PROMPT: For the records below, copy exactly the span that begins at the line containing "Уэнсдей Аддамс Wednesday" and stops after the line containing "Homoktövisolaj-krém", minus any pictures.

>>>>

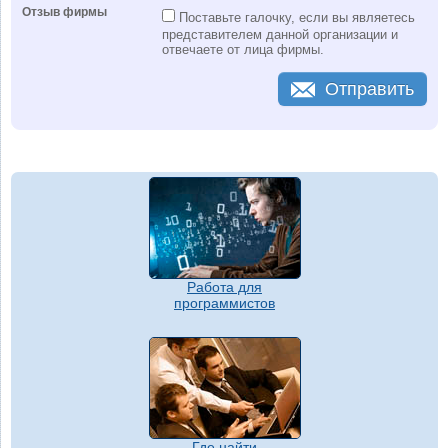
Отзыв фирмы
Поставьте галочку, если вы являетесь
представителем данной организации и
отвечаете от лица фирмы.
Отправить
Работа для
программистов
Где найти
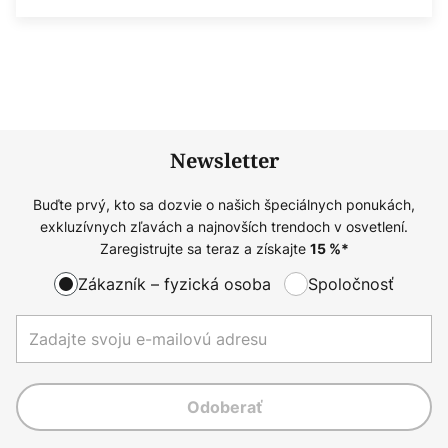
Newsletter
Buďte prvý, kto sa dozvie o našich špeciálnych ponukách,
exkluzívnych zľavách a najnovších trendoch v osvetlení.
Zaregistrujte sa teraz a získajte
15
%*
Zákazník – fyzická osoba
Spoločnosť
Odoberať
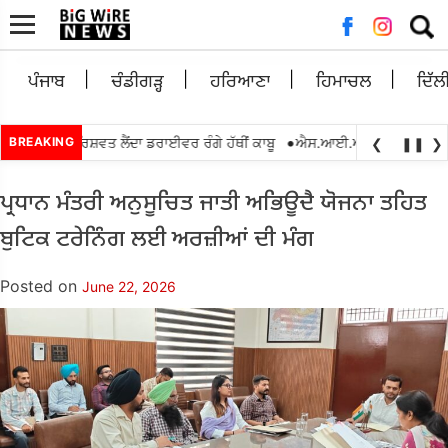
Searc
for:
ਪੰਜਾਬ
ਚੰਡੀਗੜ੍ਹ
ਹਰਿਆਣਾ
ਹਿਮਾਚਲ
ਦਿੱਲ
•
5,000 ਰੁਪਏ ਰਿਸ਼ਵਤ ਲੈਂਦਾ ਡਰਾਈਵਰ ਰੰਗੇ ਹੱਥੀਂ ਕਾਬੂ
BREAKING
ਐਸ.ਆਈ.ਆਰ.2026 ਦੌਰਾਨ ਬੀ.ਐ
❮
❚❚
❯
ਪ੍ਰਧਾਨ ਮੰਤਰੀ ਅਨੁਸੂਚਿਤ ਜਾਤੀ ਅਭਿਊਦੈ ਯੋਜਨਾ ਤਹਿਤ
ਬੁਟਿਕ ਟਰੇਨਿੰਗ ਲਈ ਅਰਜ਼ੀਆਂ ਦੀ ਮੰਗ
Posted on
June 22, 2026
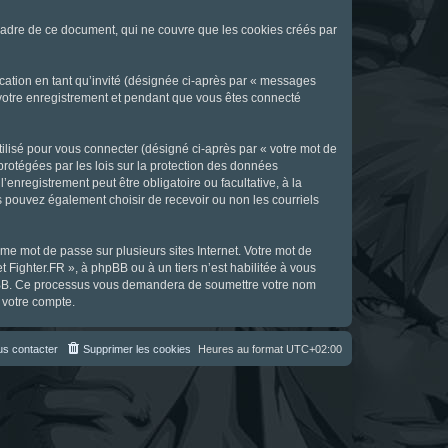
cadre de ce document, qui ne couvre que les cookies créés par
ication en tant qu’invité (désignée ci-après par « messages
s votre enregistrement et pendant que vous êtes connecté
ilisé pour vous connecter (désigné ci-après par « votre mot de
 protégées par les lois sur la protection des données
enregistrement peut être obligatoire ou facultative, à la
s pouvez également choisir de recevoir ou non les courriels
e mot de passe sur plusieurs sites Internet. Votre mot de
t Fighter.FR », à phpBB ou à un tiers n’est habilitée à vous
 phpBB. Ce processus vous demandera de soumettre votre nom
 votre compte.
s contacter
Supprimer les cookies
Heures au format
UTC+02:00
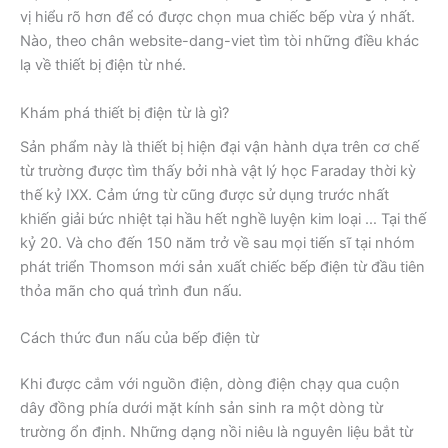
vị hiểu rõ hơn để có được chọn mua chiếc bếp vừa ý nhất.
Nào, theo chân website-dang-viet tìm tòi những điều khác
lạ về thiết bị điện từ nhé.
Khám phá thiết bị điện từ là gì?
Sản phẩm này là thiết bị hiện đại vận hành dựa trên cơ chế
từ trường được tìm thấy bởi nhà vật lý học Faraday thời kỳ
thế kỷ IXX. Cảm ứng từ cũng được sử dụng trước nhất
khiến giải bức nhiệt tại hầu hết nghề luyện kim loại … Tại thế
kỷ 20. Và cho đến 150 năm trở về sau mọi tiến sĩ tại nhóm
phát triển Thomson mới sản xuất chiếc bếp điện từ đầu tiên
thỏa mãn cho quá trình đun nấu.
Cách thức đun nấu của bếp điện từ
Khi được cắm với nguồn điện, dòng điện chạy qua cuộn
dây đồng phía dưới mặt kính sản sinh ra một dòng từ
trường ổn định. Những dạng nồi niêu là nguyên liệu bắt từ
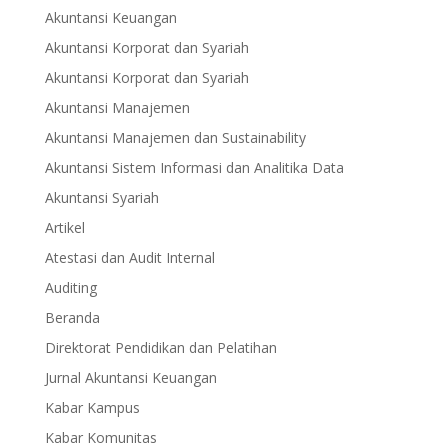
Akuntansi Keuangan
Akuntansi Korporat dan Syariah
Akuntansi Korporat dan Syariah
Akuntansi Manajemen
Akuntansi Manajemen dan Sustainability
Akuntansi Sistem Informasi dan Analitika Data
Akuntansi Syariah
Artikel
Atestasi dan Audit Internal
Auditing
Beranda
Direktorat Pendidikan dan Pelatihan
Jurnal Akuntansi Keuangan
Kabar Kampus
Kabar Komunitas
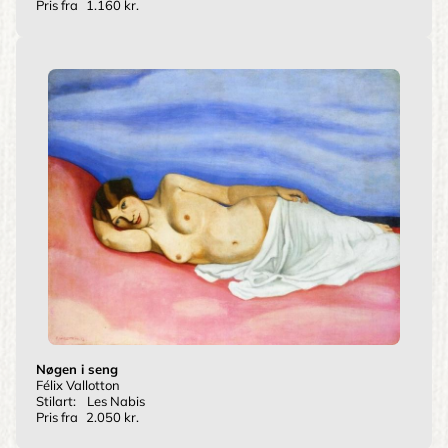
Pris fra
1.160 kr.
Nøgen i seng
Félix Vallotton
Stilart:
Les Nabis
Pris fra
2.050 kr.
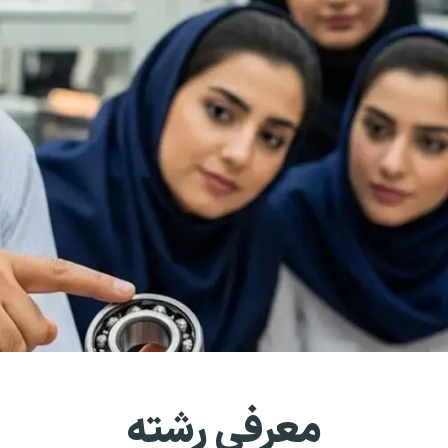
معرفی رشته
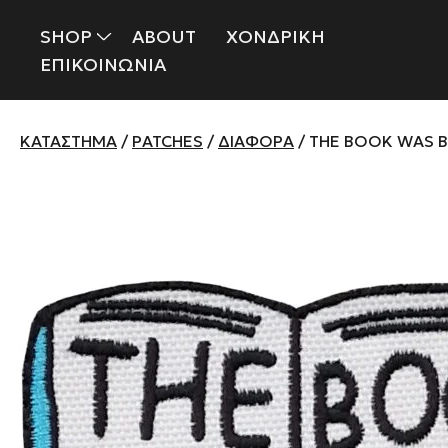
SHOP
ABOUT
ΧΟΝΔΡΙΚΗ
ΕΠΙΚΟΙΝΩΝΙΑ
ΚΑΤΆΣΤΗΜΑ
/
PATCHES
/
ΔΙΆΦΟΡΑ
/ THE BOOK WAS 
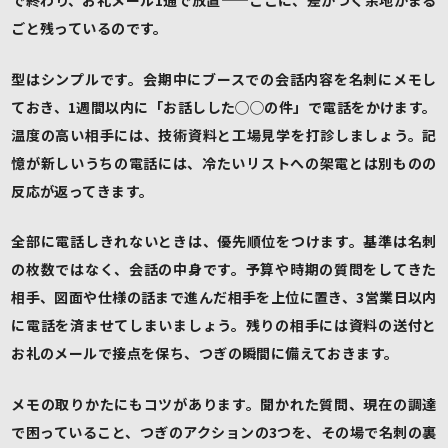
で終わり、お礼メール1通で放置——ここに、差がつく余地がまる
ごと残っているのです。
型はシンプルです。会期中にブースでの会話内容を名刺にメモし
ておき、1週間以内に「お話しした◯◯の件」で電話をかけます。
温度の高い相手には、技術資料と工場見学を打診しましょう。記
憶が新しいうちの電話には、冷たいリストへの架電とは別ものの
反応が返ってきます。
全部に電話しきれないときは、優先順位をつけます。基準は名刺
の枚数ではなく、会話の中身です。予算や時期の質問をしてきた
相手、図面や仕様の話まで進んだ相手を上位に置き、3営業日以内
に電話を済ませてしまいましょう。残りの相手には資料の送付と
お礼のメールで接点を保ち、つぎの瞬間に備えておきます。
メモの取りかたにもコツがあります。聞かれた質問、現在の調達
で困っていること、つぎのアクションの3つを、その場で名刺の裏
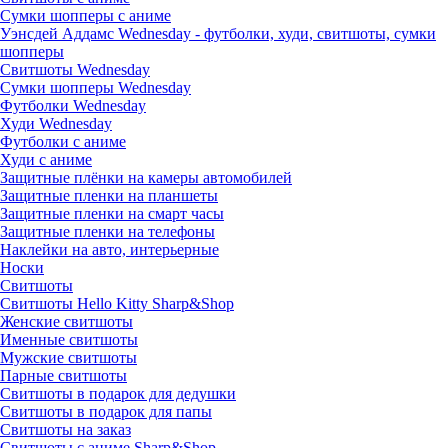
Сумки шопперы с аниме
Уэнсдей Аддамс Wednesday - футболки, худи, свитшоты, сумки
шопперы
Свитшоты Wednesday
Сумки шопперы Wednesday
Футболки Wednesday
Худи Wednesday
Футболки с аниме
Худи с аниме
Защитные плёнки на камеры автомобилей
Защитные пленки на планшеты
Защитные пленки на смарт часы
Защитные пленки на телефоны
Наклейки на авто, интерьерные
Носки
Свитшоты
Cвитшоты Hello Kitty Sharp&Shop
Женские свитшоты
Именные свитшоты
Мужские свитшоты
Парные свитшоты
Свитшоты в подарок для дедушки
Свитшоты в подарок для папы
Свитшоты на заказ
Свитшоты с аниме Sharp&Shop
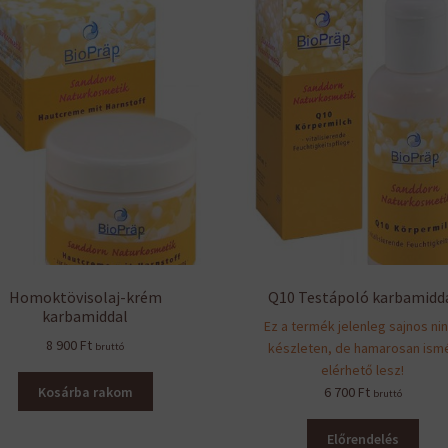
Homoktövisolaj-krém
Q10 Testápoló karbamidd
karbamiddal
Ez a termék jelenleg sajnos ni
8 900
Ft
készleten, de hamarosan ism
bruttó
elérhető lesz!
Kosárba rakom
6 700
Ft
bruttó
Előrendelés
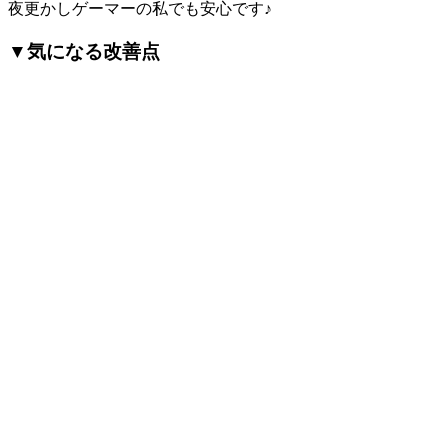
夜更かしゲーマーの私でも安心です♪
▼気になる改善点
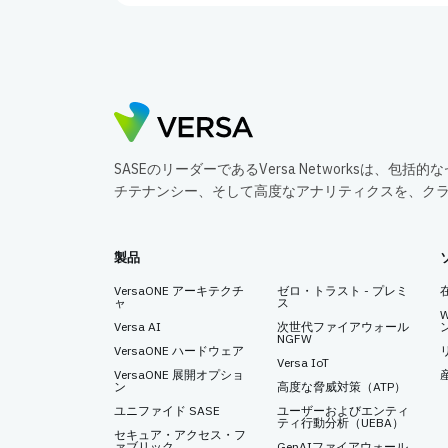
SASEのリーダーであるVersa Networksは、
チテナンシー、そして高度なアナリティクスを、ク
製品
VersaONE アーキテクチ
ゼロ・トラスト - プレミ
ャ
ス
Versa AI
次世代ファイアウォール
NGFW
VersaONE ハードウェア
Versa IoT
VersaONE 展開オプショ
ン
高度な脅威対策（ATP）
ユニファイド SASE
ユーザーおよびエンティ
ティ行動分析（UEBA）
セキュア・アクセス・フ
ァブリック
GenAIファイアウォール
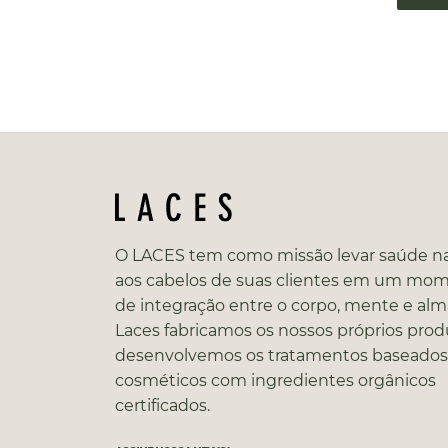
O LACES tem como missão levar saúde na
aos cabelos de suas clientes em um mo
de integração entre o corpo, mente e alm
Laces fabricamos os nossos próprios prod
desenvolvemos os tratamentos baseado
cosméticos com ingredientes orgânicos
certificados.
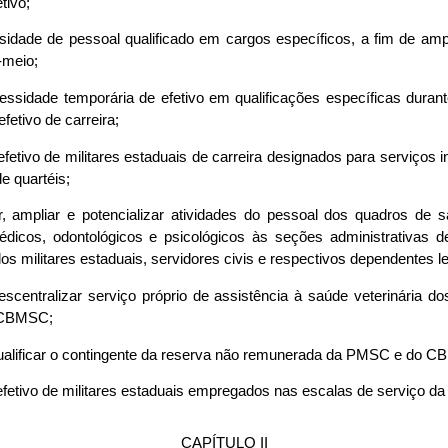
tivo;
ssidade de pessoal qualificado em cargos específicos, a fim de amp
-meio;
cessidade temporária de efetivo em qualificações específicas duran
fetivo de carreira;
o efetivo de militares estaduais de carreira designados para serviços
e quartéis;
, ampliar e potencializar atividades do pessoal dos quadros de s
médicos, odontológicos e psicológicos às seções administrativas
os militares estaduais, servidores civis e respectivos dependentes le
 descentralizar serviço próprio de assistência à saúde veterinária
 CBMSC;
 qualificar o contingente da reserva não remunerada da PMSC e do 
o efetivo de militares estaduais empregados nas escalas de serviç
CAPÍTULO II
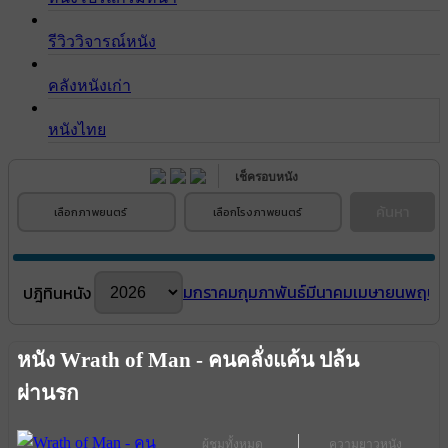
รีวิววิจารณ์หนัง
คลังหนังเก่า
หนังไทย
เช็ครอบหนัง
ค้นหา
เลือกภาพยนตร์
เลือกโรงภาพยนตร์
มกราคม
กุมภาพันธ์
มีนาคม
เมษายน
พฤษภ
ปฎิทินหนัง
หนัง Wrath of Man - คนคลั่งแค้น ปล้น
ผ่านรก
ผู้ชมทั้งหมด
ความยาวหนัง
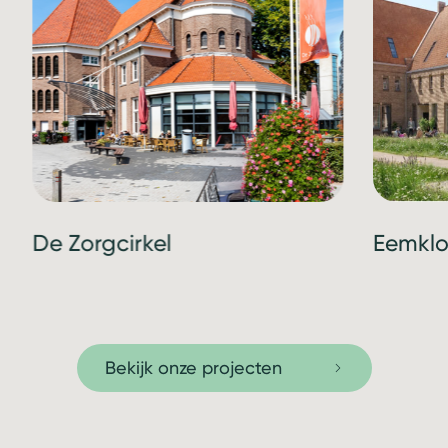
De Zorgcirkel
Eemklo
Bekijk onze projecten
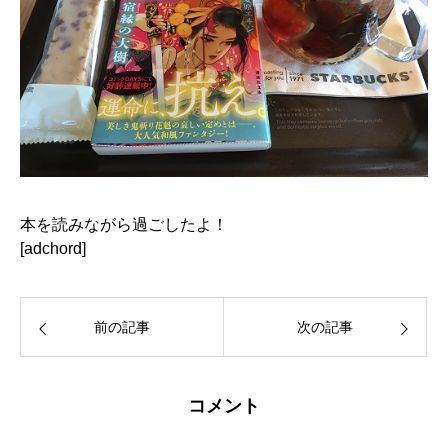
本を読みながら過ごしたよ！
[adchord]
前の記事
次の記事
コメント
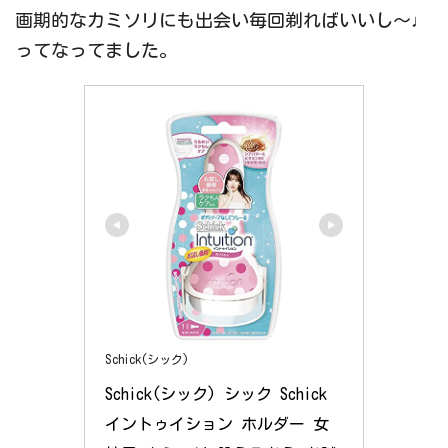
画期的なカミソリにも出会い毎回剃ればいいし〜♩
ってなってました。
Schick(シック)
Schick(シック) シック Schick 
イントゥイション ホルダー 女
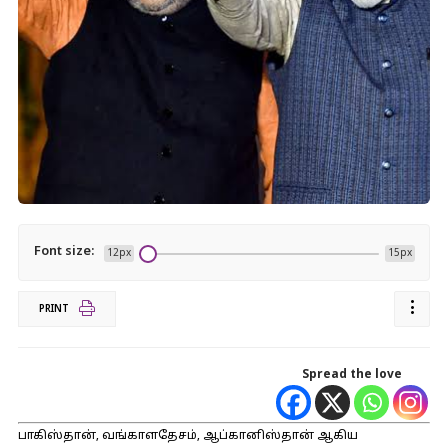
Font size:
12px
15px
PRINT
Spread the love
பாகிஸ்தான், வங்காளதேசம், ஆப்கானிஸ்தான் ஆகிய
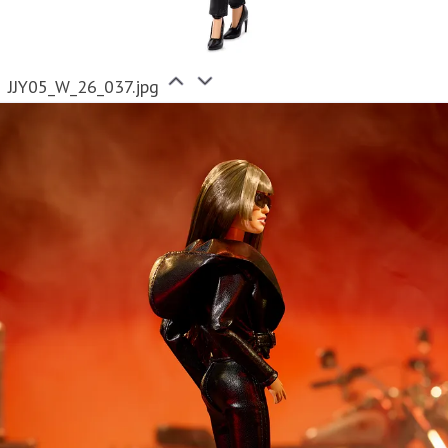
JJY05_W_26_037.jpg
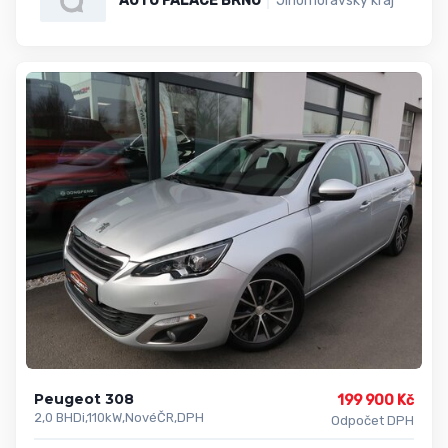
AUTO PALACE BRNO
Jihomoravský kraj
Peugeot 308
199 900 Kč
2,0 BHDi,110kW,NovéČR,DPH
Odpočet DPH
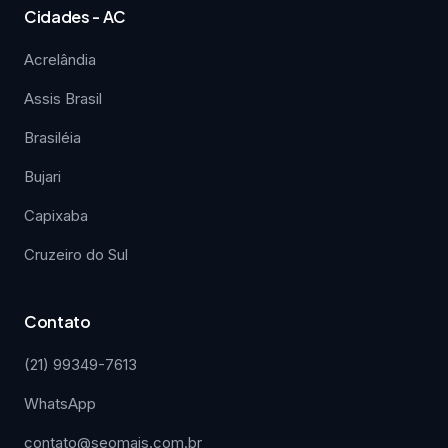
Cidades - AC
Acrelândia
Assis Brasil
Brasiléia
Bujari
Capixaba
Cruzeiro do Sul
Contato
(21) 99349-7613
WhatsApp
contato@seomais.com.br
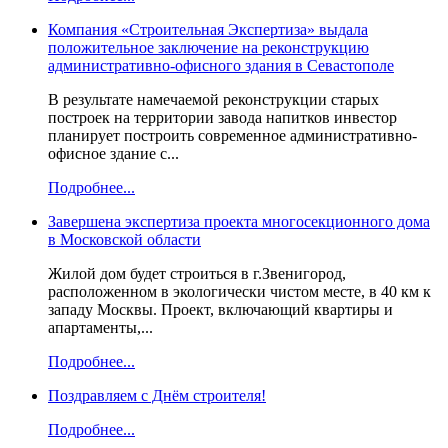
Компания «Строительная Экспертиза» выдала
положительное заключение на реконструкцию
административно-офисного здания в Севастополе
В результате намечаемой реконструкции старых
построек на территории завода напитков инвестор
планирует построить современное административно-
офисное здание с...
Подробнее...
Завершена экспертиза проекта многосекционного дома
в Московской области
Жилой дом будет строиться в г.Звенигород,
расположенном в экологически чистом месте, в 40 км к
западу Москвы. Проект, включающий квартиры и
апартаменты,...
Подробнее...
Поздравляем с Днём строителя!
Подробнее...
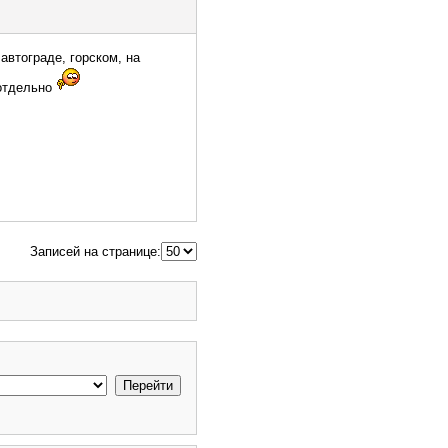
автограде, горском, на
 отдельно
Записей на странице:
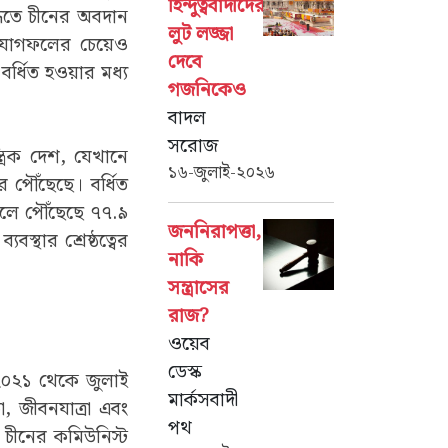
হিন্দুত্ববাদীদের
্ধিতে চীনের অবদান
লুট লজ্জা
র যোগফলের চেয়েও
দেবে
বর্ধিত হওয়ার মধ্য
গজনিকেও
বাদল
সরোজ
্রিক দেশ, যেখানে
১৬-জুলাই-২০২৬
 পৌঁছেছে। বর্ধিত
সালে পৌঁছেছে ৭৭.৯
জননিরাপত্তা,
স্থার শ্রেষ্ঠত্বের
নাকি
সন্ত্রাসের
রাজ?
ওয়েব
ডেস্ক
বর ২০২১ থেকে জুলাই
মার্কসবাদী
া, জীবনযাত্রা এবং
পথ
। চীনের কমিউনিস্ট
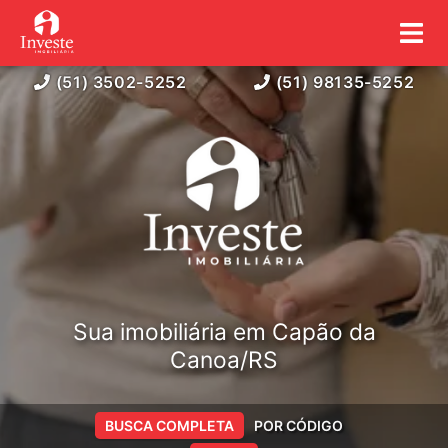
(51) 3502-5252
(51) 98135-5252
Sua imobiliária em Capão da
Canoa/RS
BUSCA COMPLETA
POR CÓDIGO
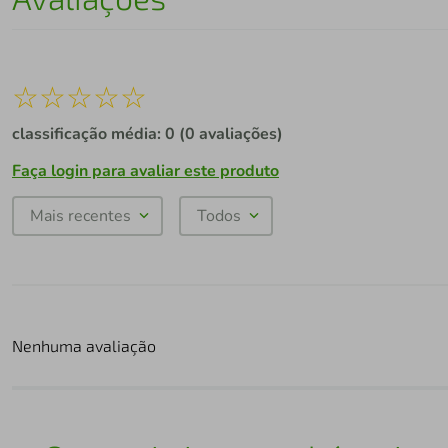
☆
☆
☆
☆
☆
classificação média: 0
(0 avaliações)
Faça login para avaliar este produto
Mais recentes
Todos
Nenhuma avaliação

<<<<

EXERCISE RESULT:
Уэнсдей Аддамс Wednesday - футболки, худи, свитшоты, сумки
шопперы
Свитшоты Wednesday
Сумки шопперы Wednesday
Футболки Wednesday
Худи Wednesday
Футболки с аниме
Худи с аниме
Защитные плёнки на камеры автомобилей
Защитные пленки на планшеты
Защитные пленки на смарт часы
Защитные пленки на телефоны
Наклейки на авто, интерьерные
Носки
Свитшоты
Cвитшоты Hello Kitty Sharp&Shop
Женские свитшоты
Именные свитшоты
Мужские свитшоты
Парные свитшоты
Свитшоты в подарок для дедушки
Свитшоты в подарок для папы
Свитшоты на заказ
Свитшоты с аниме Sharp&Shop
Homoktövisolaj-krém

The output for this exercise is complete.